A TV camera still caught Bryant smiling when Kyle Hendricks hit Ryan Braun with a 1-2 pitch just below the left shoulder while leading off the fourth inning. Braun wound up scoring the only run against Hendricks (5-5, 3.67 ERA), a young pitcher with pinpoint control acquired during one of those deadline deals.

Hendricks pitched into the eighth inning and walked off the mound to cheers from the Cubs fans standing on their feet in Milwaukee.

“We’re definitely confident,” Hendricks said. “The lineup’s coming around, guys are swinging it now. We’re keeping the runs off the board. The bullpen’s doing an unbelievable job.

“We feel really confident right now against whoever we play. Just got to keep that rolling through August and September.”

[NBC SPORTS SHOP: Gear up, Cubs fans] 

Beginning Monday, the Cubs will get seven games in seven days against the Pittsburgh Pirates and San Francisco Giants, the two National League teams ahead of them in wild-card positions. There will be nothing routine about that, no going through the motions.

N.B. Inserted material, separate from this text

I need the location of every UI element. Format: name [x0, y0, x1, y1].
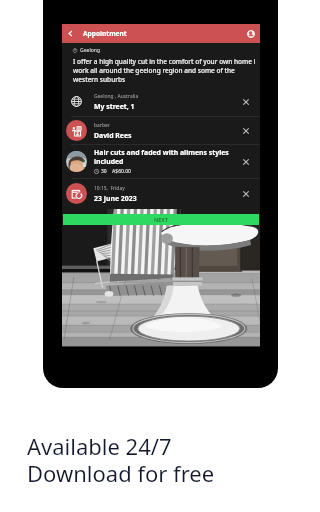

“Once you get to September, if you’re in that hunt, you find the energy every day,” Maddon said. “It just shows up. The weather starts to break. It gets a little bit cooler. Plus, the idea that (you) know that you’re right there and you have this opportunity.

“Energy just happens. So this is the month that you have to manufacture it a little bit. That’s the big push for us.”